At least 181 visitors to We-Flashy’s Kickstarter page agreed with Vessels, having propelled We-Flashy well over its $6,500 funding goal, funding it with $10,616 in June. We-Flashy’s designs, which incorporate a retroreflective material integrated into the fabric of the shirt, will light up like daylight if a car’s headlights catch them. Most importantly (again, to New Yorkers, and other cyclists in fashion-forward cities), they’re not ugly. In fact, they’re downright stylish. Rather than aligning the material in dull strips, as on those traffic cop vests, Vessels and Tchieu have made elegant, off-kilter designs: there’s the houndstooth, a classic textile pattern, or a unicorn tessellation design, or a nautical one, with horizontal stripes.
Stores as far afield as New Zealand have contacted We-Flashy to ask about their price list. Suffice it to say they’re selling better than another Vessels project, ciabatta shoes.
A pair of projects used wearable technology to convey an environmental message. “Warning Signs,” by Sue Ngo and Nien Lam, were simple garments with stitched-on organs that change color and pattern when exposed to carbon monoxide. A work called “8” by Hana Newman went even further. It envisions a future that is so polluted, the wealthy will choose to walk around in protective oxygen bubbles–and will want to look stylish while they do it.
When I asked Newman about the future of wearable technology, she looked around the room. “I think the future of wearable tech is that it’s less about awareness, or about collecting data. It’s about activating people to make changes, to make choices.” Much as any artist is protective of their own work, for everyone’s sake Newman hopes our future isn’t populated with ladies wearing fine dresses like “8,” but rather dresses like these developed at the University of Sheffield, which contain catalytic converters purifying the air around them.
Though “8” was fundamentally a work of conceptual art, Newman has worked on more practical projects as well, helping design the garment that participants will wear in a Columbia University study on indoor air quality, for instance.
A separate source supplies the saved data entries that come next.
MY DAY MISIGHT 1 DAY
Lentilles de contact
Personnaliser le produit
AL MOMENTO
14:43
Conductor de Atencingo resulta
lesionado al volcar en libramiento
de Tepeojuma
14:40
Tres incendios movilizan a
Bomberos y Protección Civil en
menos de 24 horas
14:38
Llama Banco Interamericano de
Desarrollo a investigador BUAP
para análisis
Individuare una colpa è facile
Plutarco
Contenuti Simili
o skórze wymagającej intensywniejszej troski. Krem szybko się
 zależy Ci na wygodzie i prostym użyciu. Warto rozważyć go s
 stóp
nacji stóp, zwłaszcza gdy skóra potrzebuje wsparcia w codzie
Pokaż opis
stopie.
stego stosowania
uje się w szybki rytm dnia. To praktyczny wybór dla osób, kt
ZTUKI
The hope is to make a garment that, like We-Flashy’s, is stylish and comfortable enough that children participating in the study will wear them religiously for a five-day period. Previous iterations of the study had used an ugly vest that, predictably, the kids sloughed off.
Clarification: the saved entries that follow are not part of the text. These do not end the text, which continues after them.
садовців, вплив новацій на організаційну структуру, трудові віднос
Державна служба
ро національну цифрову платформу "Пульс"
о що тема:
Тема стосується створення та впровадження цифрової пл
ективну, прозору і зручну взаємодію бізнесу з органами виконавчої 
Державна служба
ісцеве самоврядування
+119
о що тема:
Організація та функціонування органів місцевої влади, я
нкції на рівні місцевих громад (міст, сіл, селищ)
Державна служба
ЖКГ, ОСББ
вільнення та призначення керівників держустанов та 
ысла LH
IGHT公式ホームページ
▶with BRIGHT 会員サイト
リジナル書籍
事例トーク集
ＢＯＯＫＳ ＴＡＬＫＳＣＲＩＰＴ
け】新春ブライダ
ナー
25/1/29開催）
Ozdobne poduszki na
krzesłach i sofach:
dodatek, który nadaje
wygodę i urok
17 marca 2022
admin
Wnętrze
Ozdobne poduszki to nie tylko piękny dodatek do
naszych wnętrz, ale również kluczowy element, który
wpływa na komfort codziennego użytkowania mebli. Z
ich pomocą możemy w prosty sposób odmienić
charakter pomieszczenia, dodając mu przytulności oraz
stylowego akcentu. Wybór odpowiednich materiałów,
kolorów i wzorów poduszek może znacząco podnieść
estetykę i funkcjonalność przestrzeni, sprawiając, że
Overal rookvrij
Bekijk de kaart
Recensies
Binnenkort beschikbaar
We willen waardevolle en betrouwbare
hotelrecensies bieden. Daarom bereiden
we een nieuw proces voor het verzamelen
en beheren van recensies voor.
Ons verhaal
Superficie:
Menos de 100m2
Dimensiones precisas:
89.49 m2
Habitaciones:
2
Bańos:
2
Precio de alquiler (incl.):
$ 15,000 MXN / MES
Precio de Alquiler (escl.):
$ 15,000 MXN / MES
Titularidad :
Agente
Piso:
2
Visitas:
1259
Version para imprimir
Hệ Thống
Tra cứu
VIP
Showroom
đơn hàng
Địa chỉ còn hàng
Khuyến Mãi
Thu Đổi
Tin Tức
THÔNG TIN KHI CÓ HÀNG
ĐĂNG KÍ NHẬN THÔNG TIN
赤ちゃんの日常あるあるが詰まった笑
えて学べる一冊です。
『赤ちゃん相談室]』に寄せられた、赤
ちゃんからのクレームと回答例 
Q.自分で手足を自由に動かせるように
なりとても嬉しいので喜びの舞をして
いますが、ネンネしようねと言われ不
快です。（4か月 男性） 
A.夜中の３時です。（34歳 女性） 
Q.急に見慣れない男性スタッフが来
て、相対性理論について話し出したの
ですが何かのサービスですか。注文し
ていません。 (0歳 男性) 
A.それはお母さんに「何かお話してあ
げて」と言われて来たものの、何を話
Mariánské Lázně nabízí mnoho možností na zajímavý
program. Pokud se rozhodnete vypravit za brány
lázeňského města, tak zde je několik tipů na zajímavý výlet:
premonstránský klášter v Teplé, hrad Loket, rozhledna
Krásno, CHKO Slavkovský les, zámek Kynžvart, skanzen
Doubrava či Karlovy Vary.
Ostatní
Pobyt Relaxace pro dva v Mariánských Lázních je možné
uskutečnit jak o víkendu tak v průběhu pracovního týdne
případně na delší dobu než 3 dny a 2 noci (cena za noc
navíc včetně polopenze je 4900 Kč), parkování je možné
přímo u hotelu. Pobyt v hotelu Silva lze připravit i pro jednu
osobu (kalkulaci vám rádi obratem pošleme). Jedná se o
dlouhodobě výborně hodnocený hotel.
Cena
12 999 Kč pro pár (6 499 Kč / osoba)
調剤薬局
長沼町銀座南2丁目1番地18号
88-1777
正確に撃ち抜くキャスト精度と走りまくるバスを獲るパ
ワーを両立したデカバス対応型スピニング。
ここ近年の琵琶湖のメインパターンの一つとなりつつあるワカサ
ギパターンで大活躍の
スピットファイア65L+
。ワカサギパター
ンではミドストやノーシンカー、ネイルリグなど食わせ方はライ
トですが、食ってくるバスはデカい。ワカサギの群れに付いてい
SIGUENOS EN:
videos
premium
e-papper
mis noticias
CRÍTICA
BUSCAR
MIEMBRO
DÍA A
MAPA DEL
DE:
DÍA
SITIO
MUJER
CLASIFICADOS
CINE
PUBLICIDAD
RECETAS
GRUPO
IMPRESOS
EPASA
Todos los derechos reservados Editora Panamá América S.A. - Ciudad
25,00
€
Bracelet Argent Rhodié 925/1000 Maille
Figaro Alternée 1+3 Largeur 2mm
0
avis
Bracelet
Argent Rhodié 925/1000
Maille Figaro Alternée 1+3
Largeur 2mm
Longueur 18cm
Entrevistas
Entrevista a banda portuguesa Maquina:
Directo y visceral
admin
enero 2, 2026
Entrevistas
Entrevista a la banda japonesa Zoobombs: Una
And that, in the end, epitomizes the frontier that wearable technology is now crossing. It sounds almost idiotic to say it, but for wearable technology to really take off, it must be wearable; that is to say, stylish, lightweight, and “flashy” only when a car is approaching. If wearable technology finally arrives, it will be because the creative minds behind it finally made it unlike the proton packs or futuristic glasses whose images currently dominate the mind. We don’t want to wear computers. We want to wear clothes.